▶ _Problem to work on_: The line containing "Mon Amour di" marks the start of the required copy, which runs to the final line of the entries; return those lines exactly, without any pictures.

▶ _Entries supplied_:
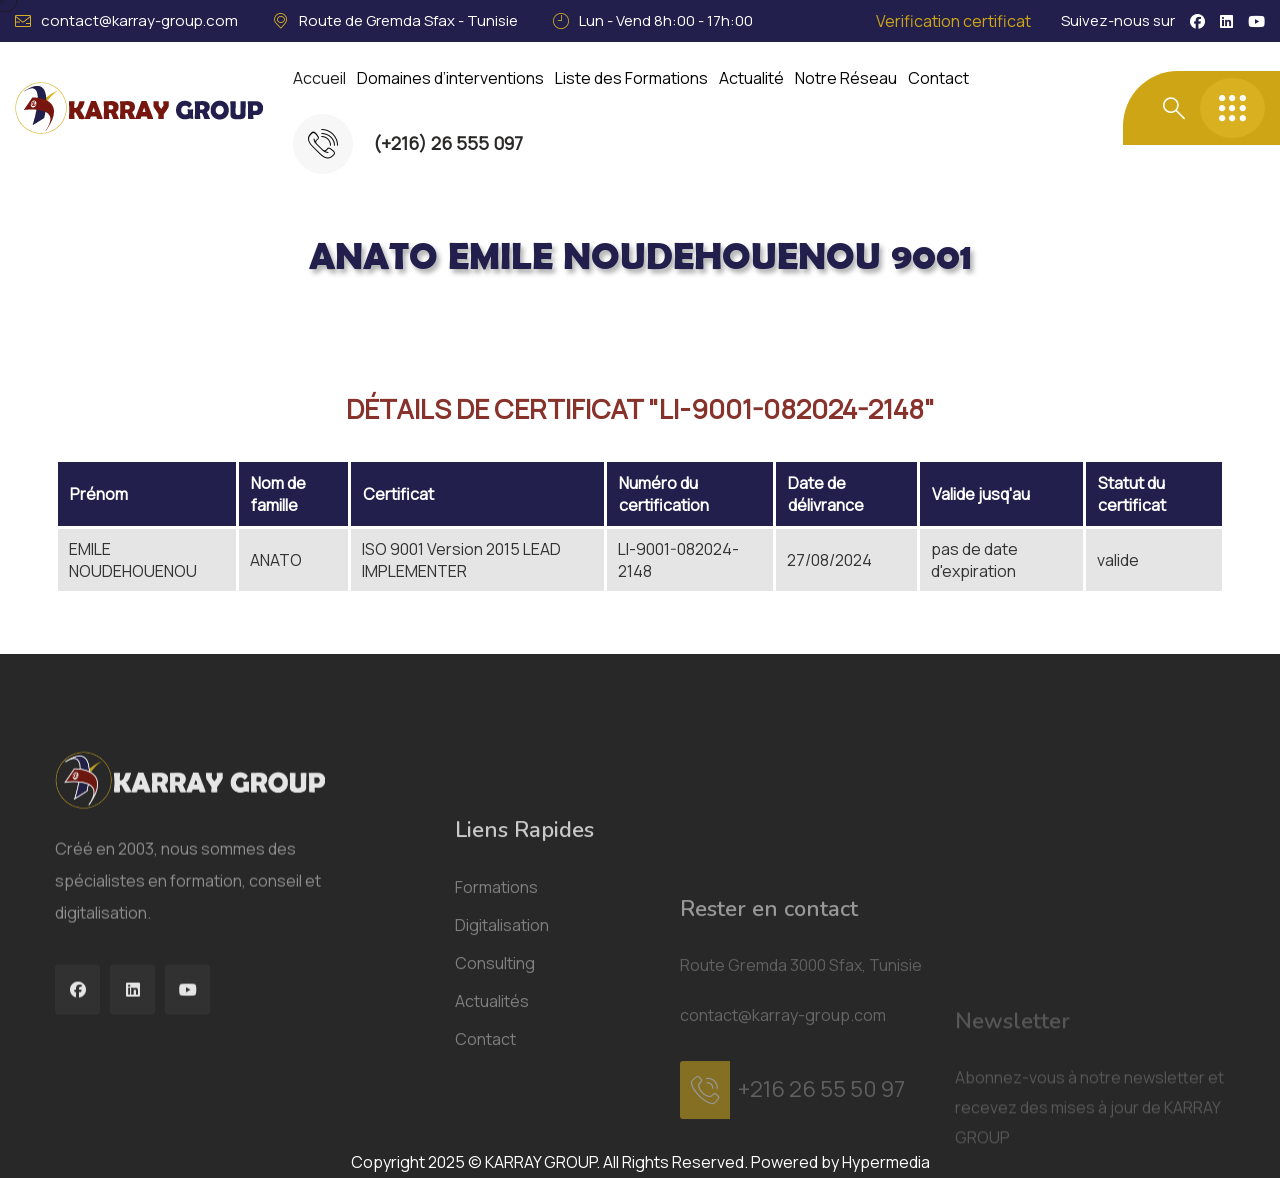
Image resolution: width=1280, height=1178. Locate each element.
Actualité (751, 78)
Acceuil (146, 324)
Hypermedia (886, 1162)
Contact (938, 78)
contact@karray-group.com (139, 20)
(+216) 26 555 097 (448, 143)
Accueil (319, 78)
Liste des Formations (631, 78)
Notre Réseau (846, 78)
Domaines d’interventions (450, 78)
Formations (496, 1112)
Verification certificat (953, 21)
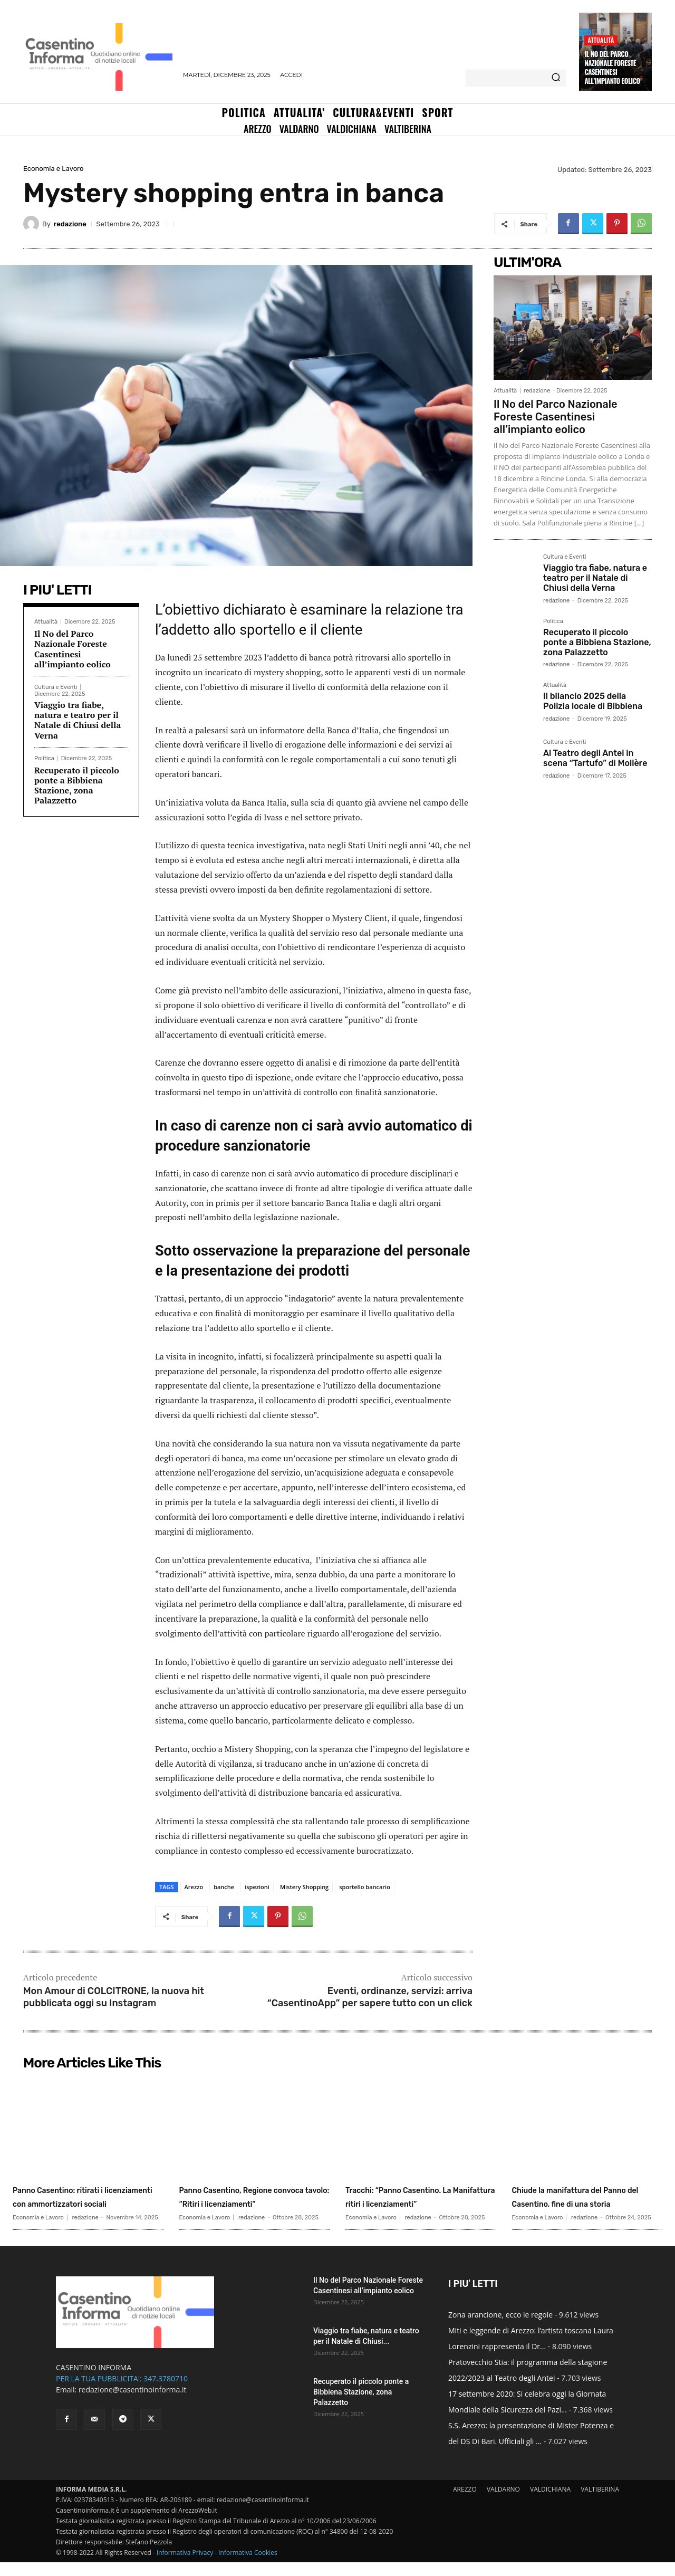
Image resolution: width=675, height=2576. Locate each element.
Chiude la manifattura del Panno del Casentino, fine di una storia (582, 2203)
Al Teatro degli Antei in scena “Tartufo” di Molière (595, 758)
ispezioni (257, 1887)
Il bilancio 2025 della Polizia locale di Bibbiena (592, 701)
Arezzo (194, 1887)
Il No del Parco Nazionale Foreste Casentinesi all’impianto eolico (612, 67)
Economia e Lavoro (53, 168)
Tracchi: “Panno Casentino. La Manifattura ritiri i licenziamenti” (420, 2203)
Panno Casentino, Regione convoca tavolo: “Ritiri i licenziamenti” (252, 2203)
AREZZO (465, 2502)
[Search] (556, 78)
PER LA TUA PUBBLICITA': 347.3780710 (122, 2392)
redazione (70, 224)
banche (224, 1887)
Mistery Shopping (304, 1887)
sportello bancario (364, 1887)
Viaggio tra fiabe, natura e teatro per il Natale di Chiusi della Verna (77, 720)
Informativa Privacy (185, 2566)
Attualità (600, 39)
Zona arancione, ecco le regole (500, 2328)
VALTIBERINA (600, 2502)
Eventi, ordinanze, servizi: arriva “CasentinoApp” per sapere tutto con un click (369, 1997)
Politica (44, 758)
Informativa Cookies (247, 2566)
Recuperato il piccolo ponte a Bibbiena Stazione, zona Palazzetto (76, 785)
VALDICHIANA (550, 2502)
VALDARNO (503, 2502)
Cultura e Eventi (55, 687)
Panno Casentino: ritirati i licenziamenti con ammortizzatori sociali (84, 2203)
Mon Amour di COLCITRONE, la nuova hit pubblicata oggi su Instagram (113, 1997)
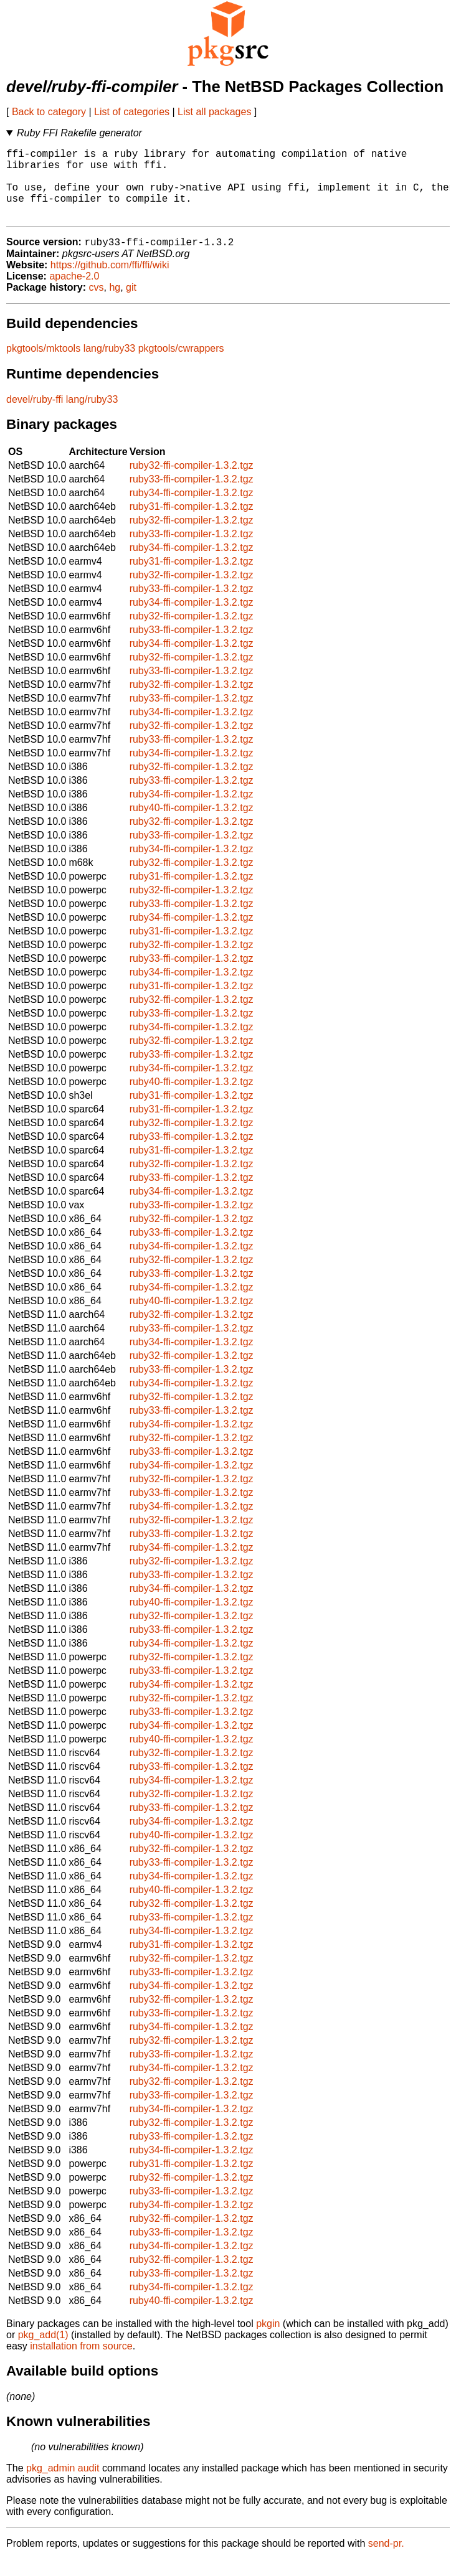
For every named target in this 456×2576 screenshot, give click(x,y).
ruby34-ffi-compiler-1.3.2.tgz (192, 509)
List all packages (214, 111)
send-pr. (386, 2560)
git (131, 304)
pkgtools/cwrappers (181, 365)
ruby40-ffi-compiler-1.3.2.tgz (192, 824)
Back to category (49, 111)
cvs (96, 304)
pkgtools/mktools (43, 365)
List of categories (131, 111)
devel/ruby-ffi (34, 416)
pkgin (268, 2340)
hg (114, 304)
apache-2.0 (74, 293)
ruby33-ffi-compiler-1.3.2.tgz (192, 496)
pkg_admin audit (62, 2485)
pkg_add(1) (43, 2351)
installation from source (81, 2362)
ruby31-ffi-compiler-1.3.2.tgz (192, 523)
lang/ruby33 (109, 365)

▶ _Exercise result_:
Mon Amour di COLCITRONE, la nuova hit pubblicata oggi su Instagram (113, 1997)
For every named target in this 456×2576 screenshot, give click(x,y).
ruby34-ffi-compiler-1.3.2.tgz (192, 509)
List all packages (214, 111)
send-pr. (386, 2560)
git (131, 304)
pkgtools/cwrappers (181, 365)
ruby40-ffi-compiler-1.3.2.tgz (192, 824)
Back to category (49, 111)
cvs (96, 304)
pkgtools/mktools (43, 365)
List of categories (131, 111)
devel/ruby-ffi (34, 416)
pkgin (268, 2340)
hg (114, 304)
apache-2.0 (74, 293)
ruby33-ffi-compiler-1.3.2.tgz (192, 496)
pkg_admin audit (62, 2485)
pkg_add(1) (43, 2351)
installation from source (81, 2362)
ruby31-ffi-compiler-1.3.2.tgz (192, 523)
lang/ruby33 (109, 365)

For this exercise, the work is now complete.